The Air Accident Investigation Branch has published a report into an accident where a member of Cabin Crew fell from steps whilst closing the aircraft door for departure, East Midlands Airport, 16 December 2024
As the aircraft front passenger door was being closed by the Senior Cabin Crew Member (SCCM), the steps were pushed away from the aircraft.
The SCCM was unable to stop herself from falling into the gap created between the steps and the aircraft. She fell onto the ramp and was seriously injured.

The step removal occurred despite the aircraft door being open and a dispatcher still at the top of the steps. There were multiple dispatchers and ramp staff working around the steps and it was not clear who had responsibility for checking that the aircraft door was closed and steps were clear.
The presence of one of these dispatchers at the bottom of the steps, with another stepping off the bottom meant the ramp staff moving the steps assumed that the door closure was complete.
The process of door closure and step removal had been the subject of a procedural workaround at East Midlands Airport and other UK airports where the ground handling company operated. This procedural workaround had been happening for many years and had not been identified in audits.
Both the ground handling company and the operator took safety action to address issues raised in the investigation.

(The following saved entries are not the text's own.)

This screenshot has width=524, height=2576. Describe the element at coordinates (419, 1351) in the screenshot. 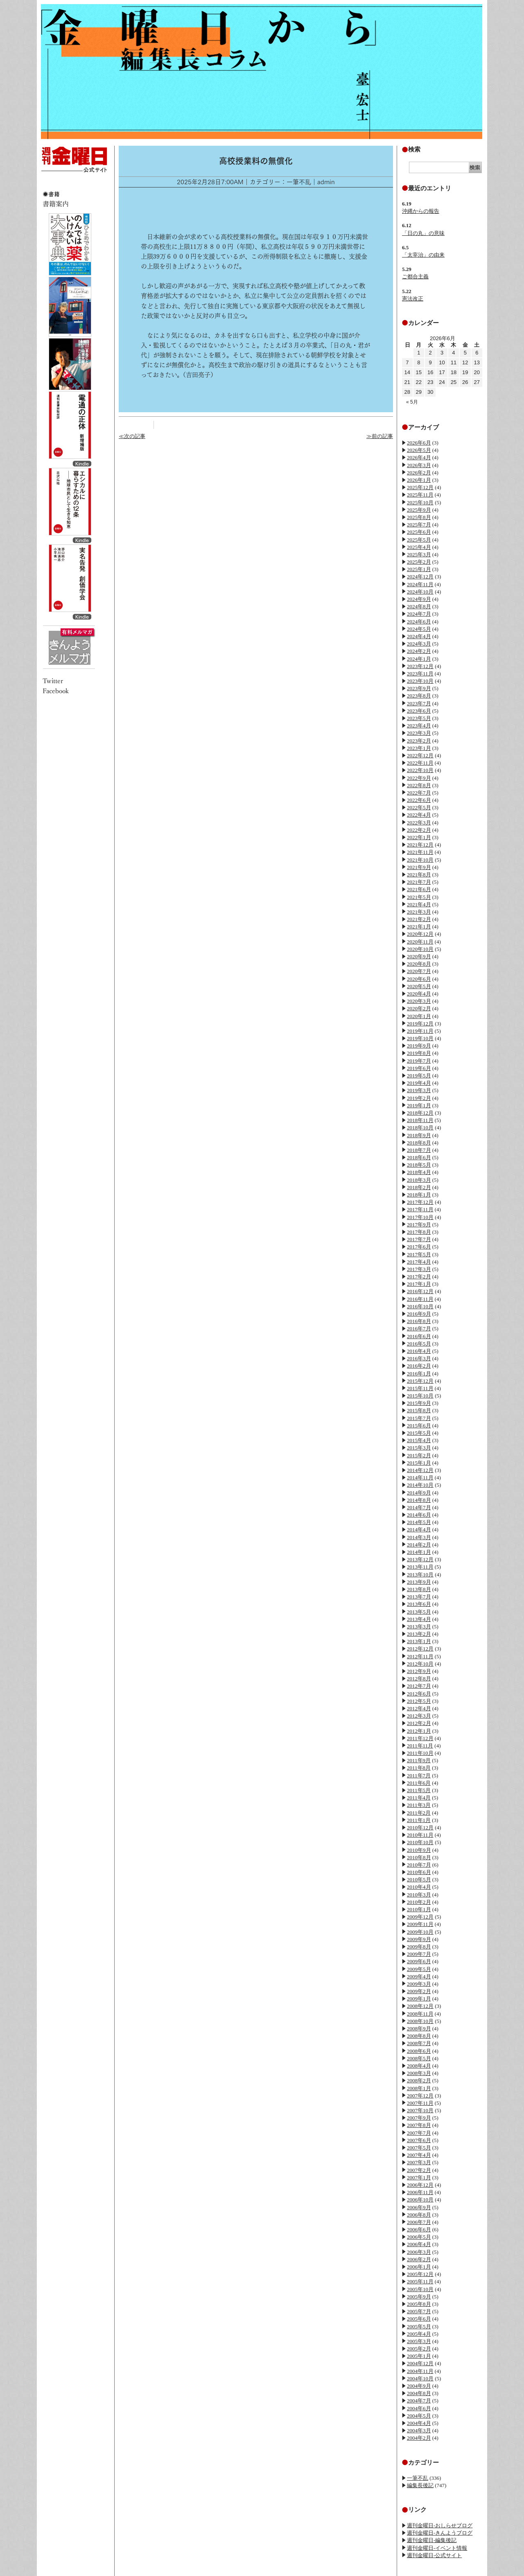

I see `2016年4月` at that location. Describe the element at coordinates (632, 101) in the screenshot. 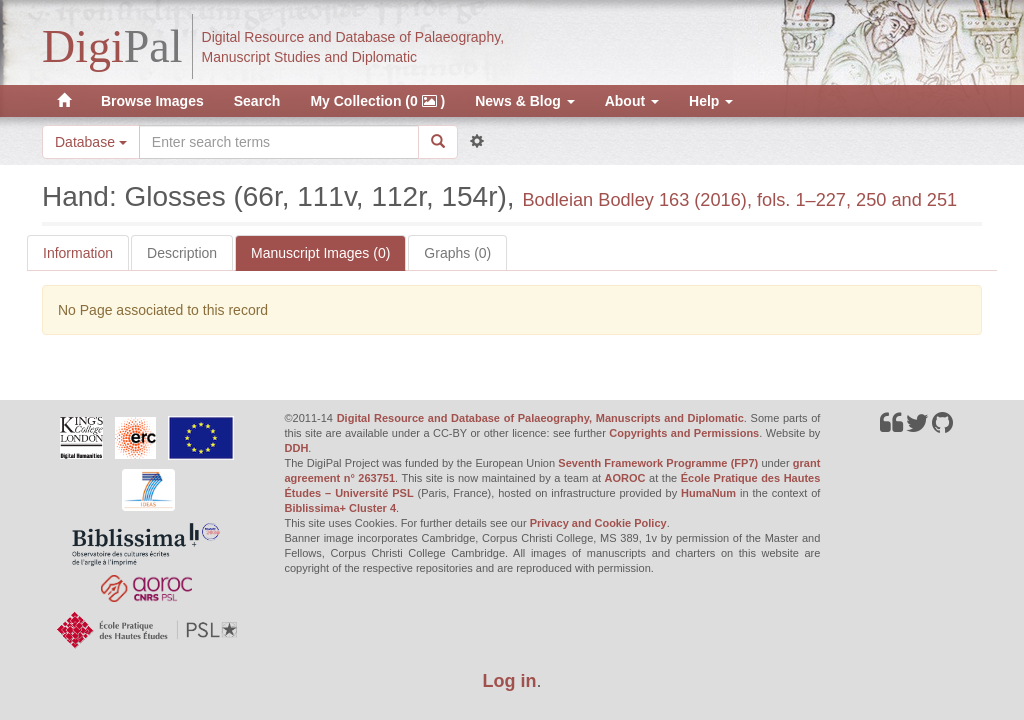

I see `About` at that location. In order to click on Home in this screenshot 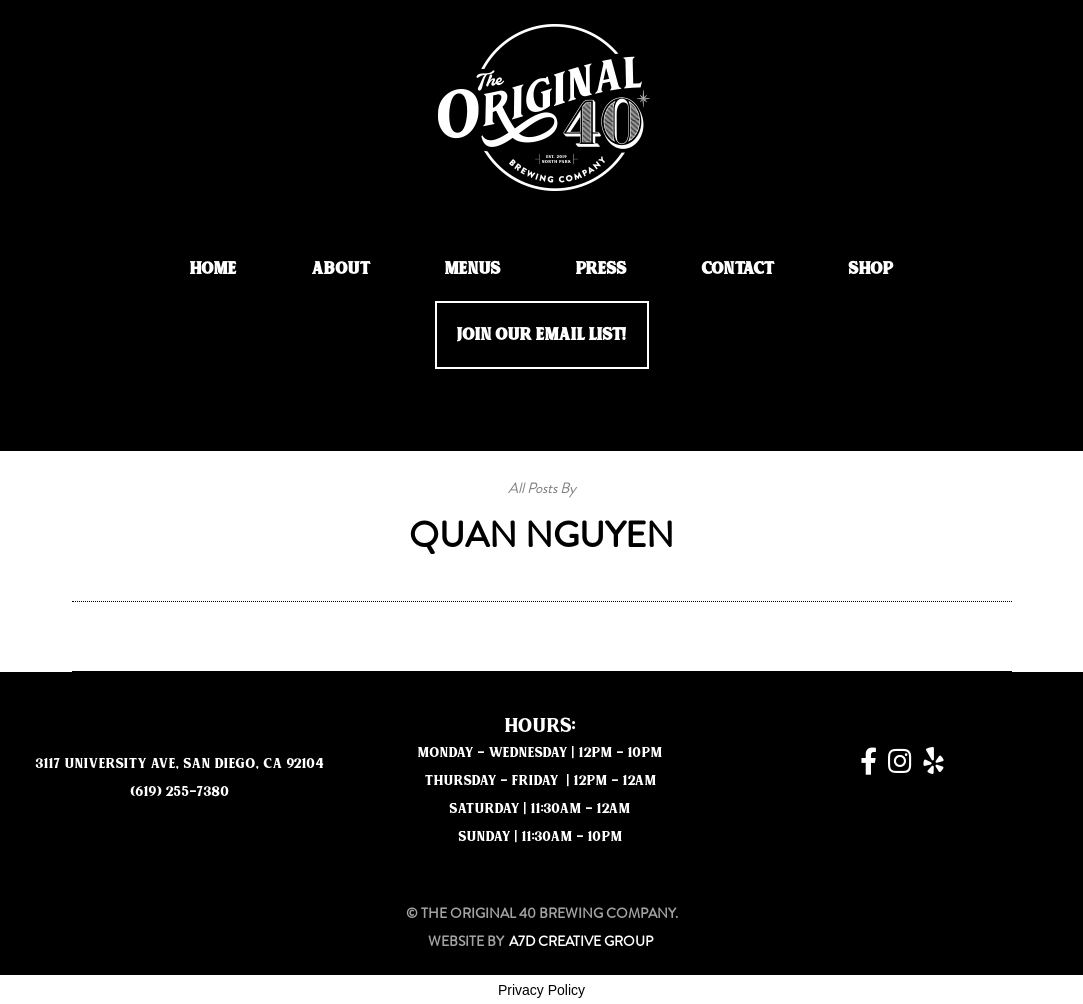, I will do `click(213, 268)`.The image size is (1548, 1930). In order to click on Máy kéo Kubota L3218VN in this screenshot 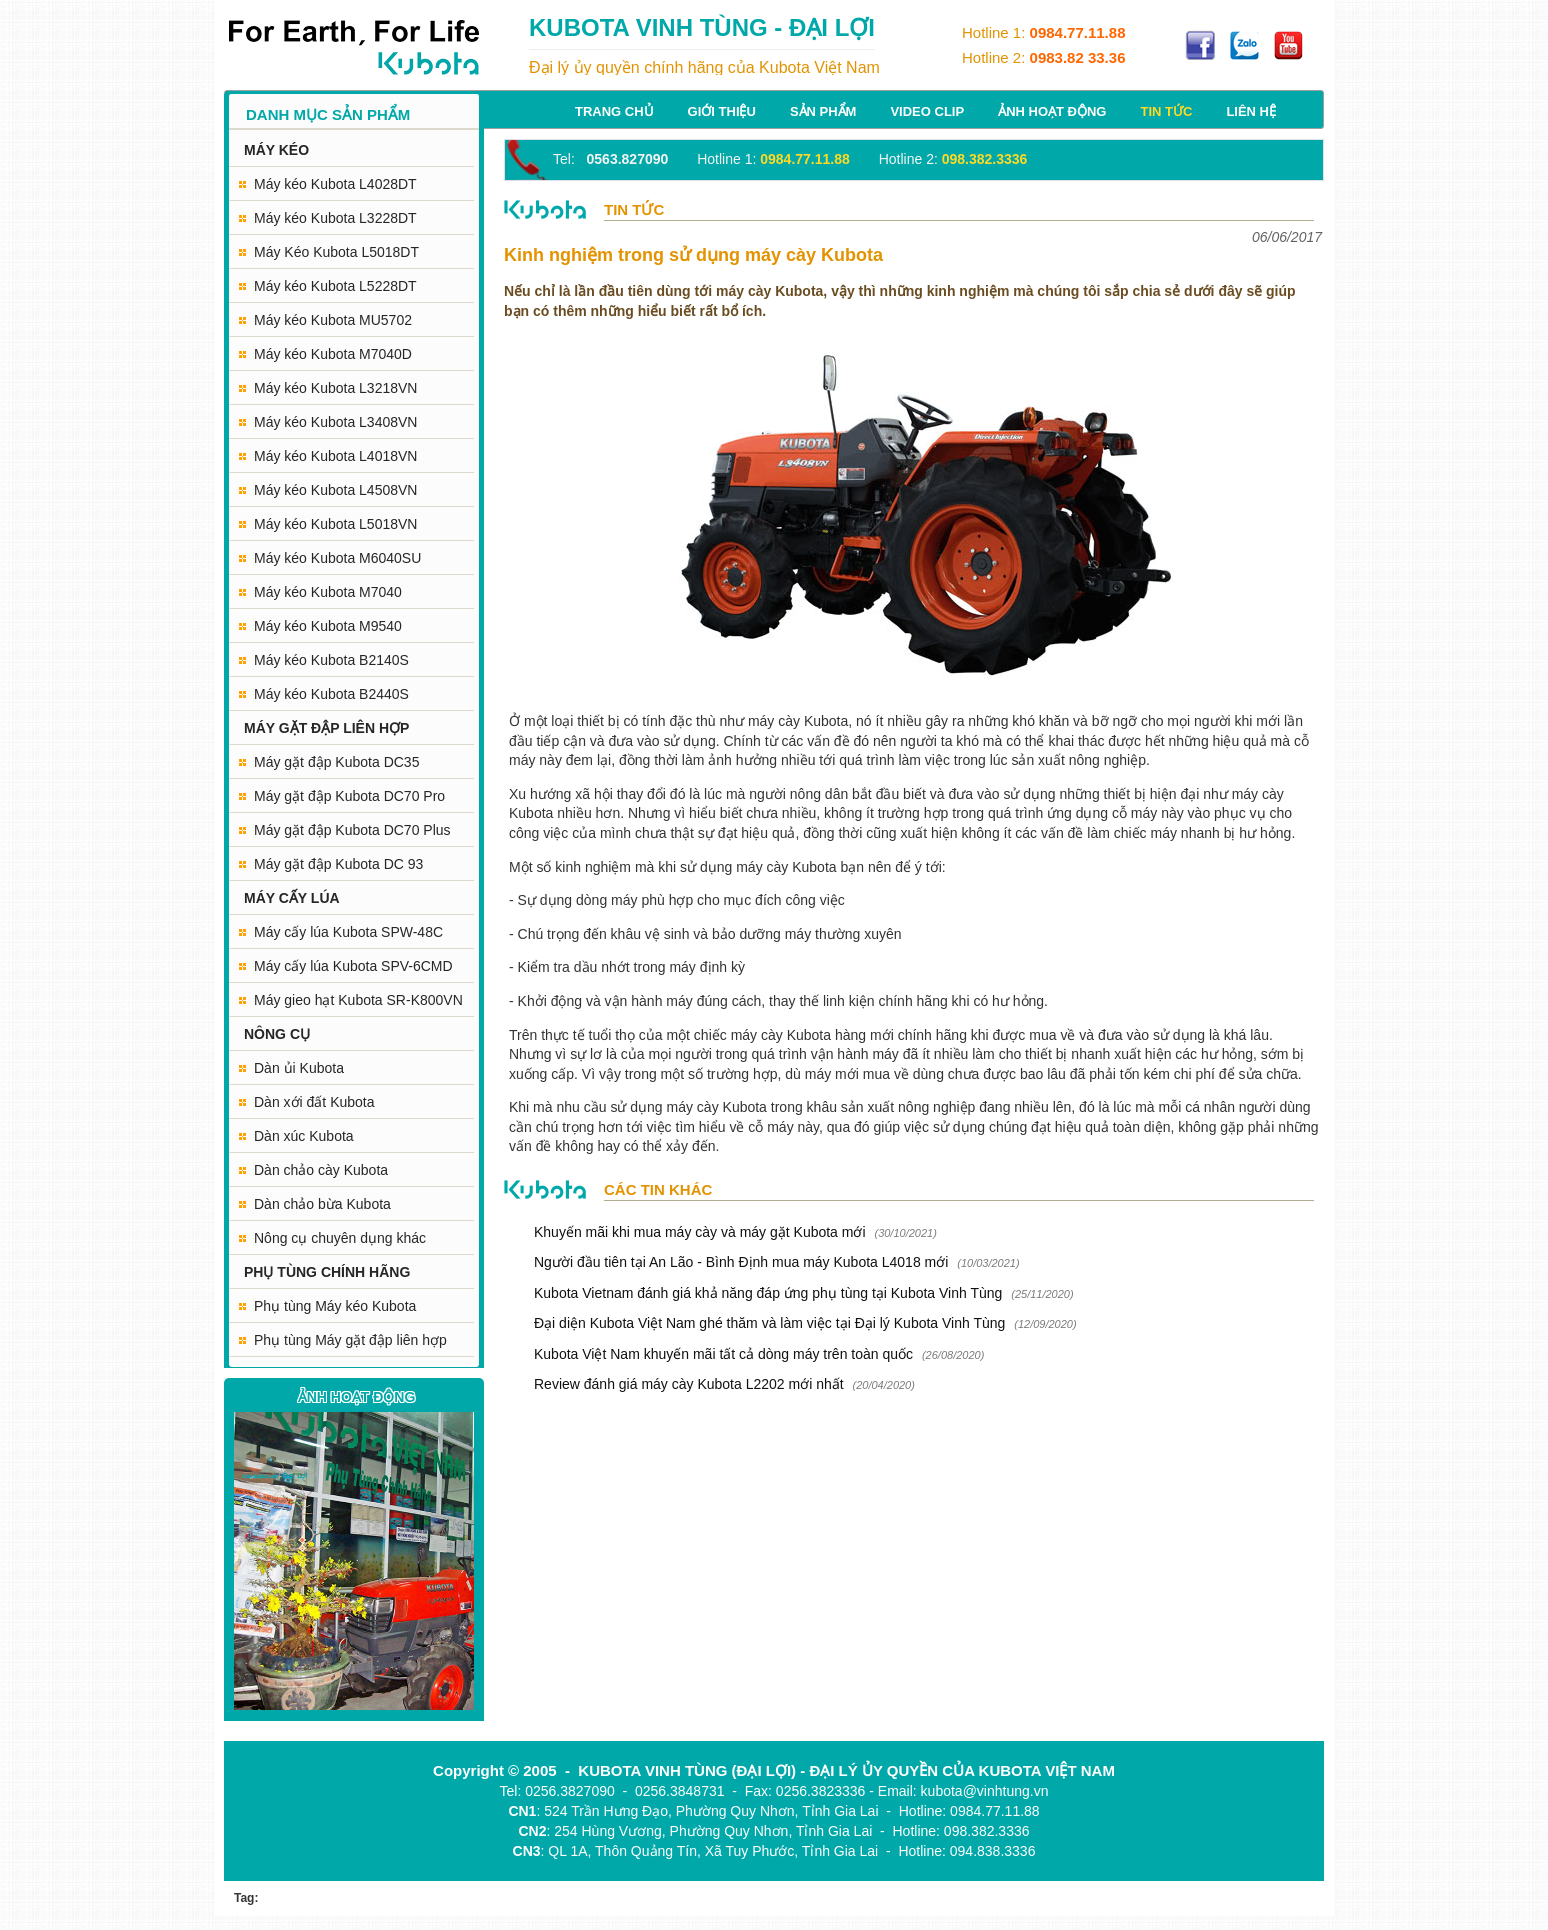, I will do `click(335, 388)`.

A senior cabin crew member suffered serious injuries after falling from a Boeing 737-800 at East Midlands Airport last December, when passenger steps were pulled away before the aircraft’s front door was closed, according to a newly published report by the Air Accidents Investigation Branch (AAIB).
The incident occurred on 16 December 2024 as flight G-TAWB, operated on a commercial service to Lanzarote, was preparing for departure. The 52-year-old captain and five other crew were on board along with 125 passengers. While closing the front passenger door, the Senior Cabin Crew Member (SCCM) fell into the gap created when ramp staff began to move the steps away. She sustained multiple broken bones and required lengthy medical treatment
Miscommunication and Assumptions
The AAIB investigation found that although the dispatcher remained at the top of the steps during the door-closing process, two ramp agents assumed the procedure was complete and pushed the stairs clear. The confusion was compounded by the presence of multiple dispatchers in high-visibility jackets, leading ramp staff to believe all ground personnel had vacated the steps.
The investigation revealed that at East Midlands and other UK airports, it had become common practice for dispatchers—many of whom were not trained to operate passenger steps—to assist in door-closing procedures. This “procedural workaround” had been happening for years without being identified by safety audits.
Equipment and Procedures Under Scrutiny
The steps in use at the time were a basic model lacking interlocking safety barriers, meaning they could be moved while the door was still open. More advanced steps with interlocks, already being phased in by the ground handling company, would have prevented such movement.

The AAIB also highlighted gaps in the ground handling company’s Standard Operating Procedures (SOPs). Although procedures required checks to ensure doors were closed and steps were clear before removal, they did not specify who was responsible or how checks should be carried out.
Emergency Response Delays
After the fall, the aircraft’s co-pilot radioed air traffic control (ATC) for medical assistance. However, ATC did not initially appreciate the seriousness of the accident, leading to a slower mobilisation of the airport fire and rescue service. The ambulance arrived at the aircraft around 25 minutes later. Although the AAIB concluded this likely did not affect the eventual medical outcome, it recommended that crews consider declaring formal emergencies in such situations to ensure faster responses.
Longstanding Safety Culture Issues
The report noted that despite improvements in safety culture at the ground handling company, remnants of a past punitive approach left some staff reluctant to report issues for fear of blame. Investigators found that staff often preferred to rely on visual assumptions rather than clear communication—a factor that contributed directly to the accident.
Safety Actions Taken
Since the incident, both the operator and the ground handling company have implemented significant changes:
Only qualified ramp staff may now operate or move passenger steps.
Dispatchers are required to attend ramp team briefings and trainee dispatchers wear different coloured high-visibility vests.
Audit criteria have been tightened, with covert inspections introduced to enforce compliance.
The operator has updated its safety manual to require cabin crew to keep both feet inside the aircraft when closing doors.
A cross-industry initiative is underway to explore redesigned step procedures and improved fall-prevention measures.